We try to give everyone their money's worth, and unfortunately
sometimes that's what you get :)

 As an aside. Just some further background, in case of rpm
 screwiness, possibly due to a switch from some unofficial
 texstar kde 3.0.1ish/cvs rpms, to the official Mandrake ones
 while trying to build PyKDE previously (of course rerunning 
 configure afterwards) I nuked the build directory and started
 afresh from the 3.2.4 tarball today. It appears that the
 Mandrake RPMS currently available for 3.0.0 report as 3.0.1 in
 the headers with kdeverison.h  containing:

#define KDE_VERSION 301
#define KDE_VERSION_STRING 3.0.1 (CVS = 20020327)

Those are the Red Hat rpms, which is what I'd expect for Mandrake.
They definitely are the 3.0.0 version, just mislabeled.
 
 I've modified ckversion.py accordingly. To the best of my
 knowledge, these are definitely the 3.0.0 rpms, 'rpm -qf
 /opt/kde3/include/kdeversion.h' reports'kdelibs3-devel-3.0-10mdk',
 as found at:

 So either I've screwed up so well I can't even spot the error, or
 there is something else going on.

At this point I think there definitely is something else going on.
I've had the RH install (after the version fix) verified, and
another poster verified a Mandrake 8.2 install. The sequence of
errors you're getting doesn't point to any particular code problems
and looks more like a library version problem with something (but
not the 3.0.1 stuff). You'd get these kinds of problems if, for
example, you were linked to Qt1.4.2 instead of Qt3.0.4 (having done
it myself).

I looked at the log file (thanks for posting it!), and don't see a
problem. I'd suggest the following:

1. If you had sip/PyQt installed from Mandrake, get rid of them
(rpm -e). I'm not sure which version they are - if they're pre-3.1,
they have libsip in the wrong place (it should only exist in
python/site-packages now - remove any other versions in /usr/lib,
/usr/local/lib or where-ever). If that was the case, then download
sip and PyQt 3.2.4 from riverbankcomputing.co.uk and
rebuild/re-install. It might also be a good idea to clean all of
the sip/PyQt/PyKDE stuff out of python/site-packages too - maybe
look at libkdecore.la *first* (it's a text file) and see if there's
anything unusual in there (wrong path to libs, etc) sip, PyQt and
PyKDE all need to be 3.2.4 for KDE3.0.0.

2. If the first step doesn't appear to be the problem, you might
want to make sure you have a clean KDE install - check for KDE libs
(other than symlinks) in /usr/lib and other locations other than
/opt/kde3/lib. Also check for libqt and libqt-mt and look for
multiple versions of those (for example libqt.so.2 and libqt.so.3).
If you can, delete and re-install KDE (that's pretty messy on SuSE
because their installer 'yast' depends on KDE - don't know about
Mandrake).
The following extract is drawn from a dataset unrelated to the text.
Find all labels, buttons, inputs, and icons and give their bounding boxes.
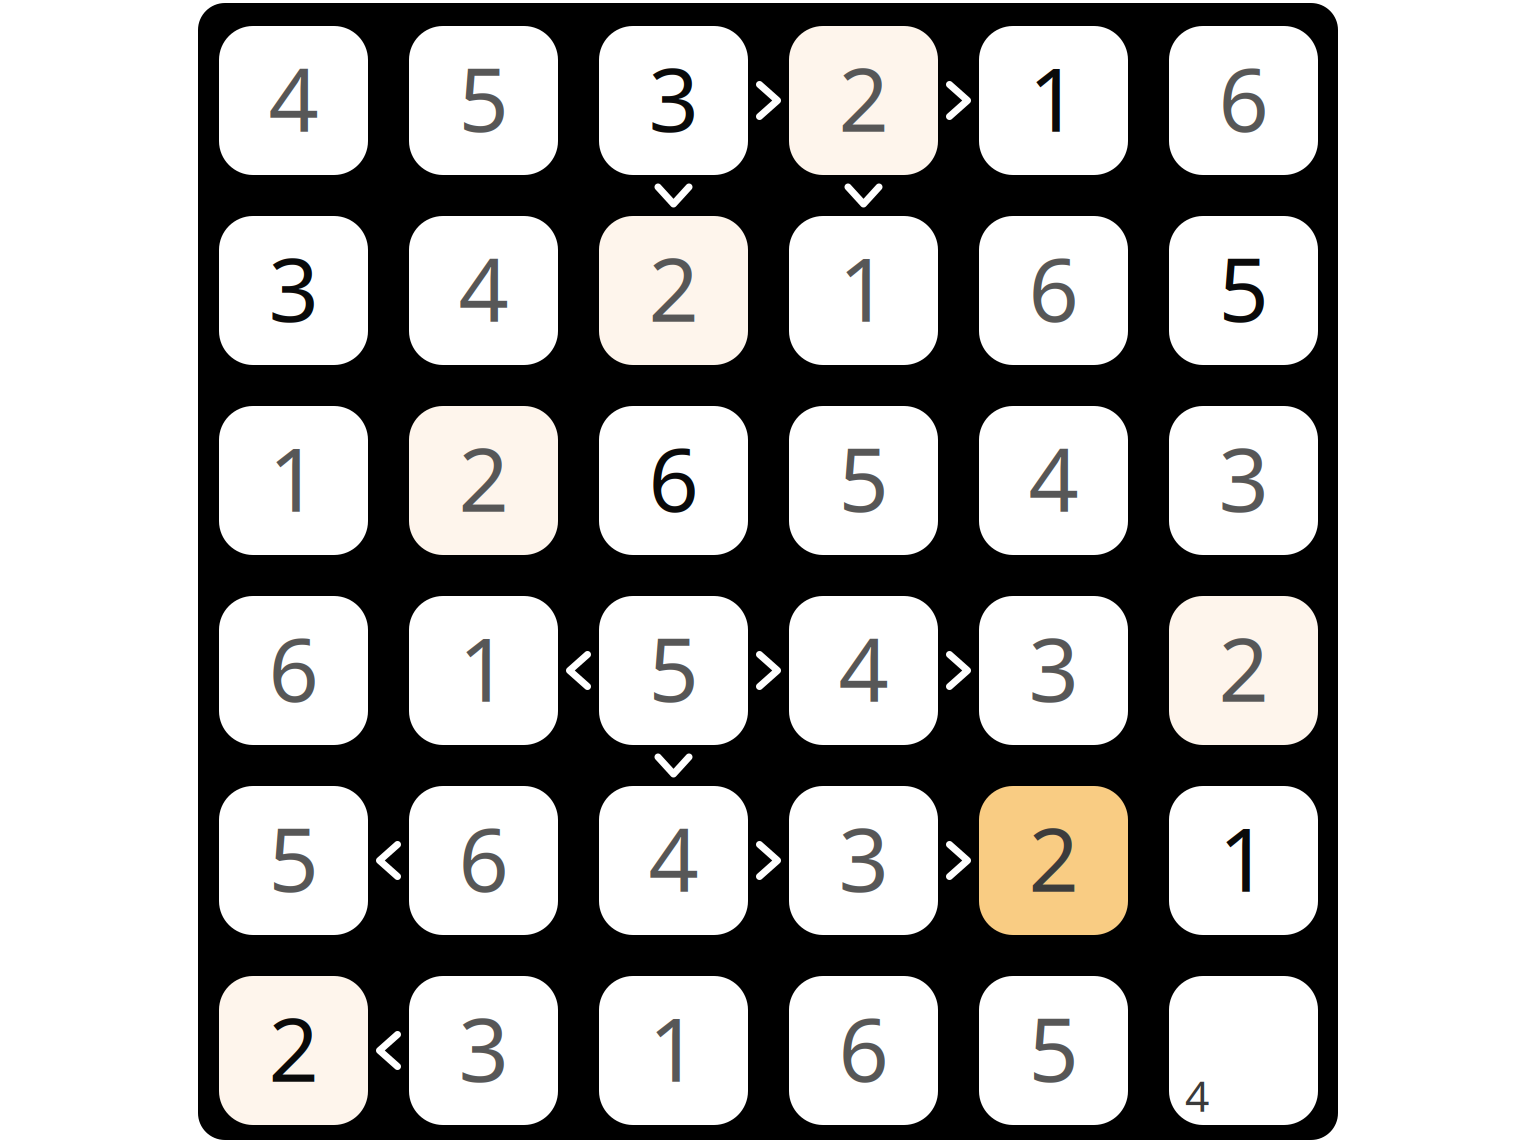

Will the PyQt examples run?

Again, the libkdecore.la file in site-packages might provide a hint.
If a necessary lib (like libkdecore or libqt) turns up earlier in
the search path than /opt/kde3/lib or /usr/lib/qt3, it'll get used
instead - I've tried to order things to prevent that, but might not
have eliminated all of the possibilities.

3. Try a clean build of PyKDE - running './configure' again deletes
everything and rebuilds from the ground up. I know it's a long
compile - the next version will be faster, so you might want to wait
for that. I don't think anything will change in the next version
that will affect the problem you're having though. Restore all the
stuff you commented out too (starting with kmutlipledrag.sip) - it
should all work once the real problem is fixed.

I've run into these kinds of problems on my own systems and they
can be very frustrating. The fix is usually simple once you find
the cause. I always appreciate it when people stick with it this
far and am happy to provide any help I can. Personally I think it's
worth it - I've been writing stuff for my own use with PyKDE the
last few weeks and it's really been fun and productive too.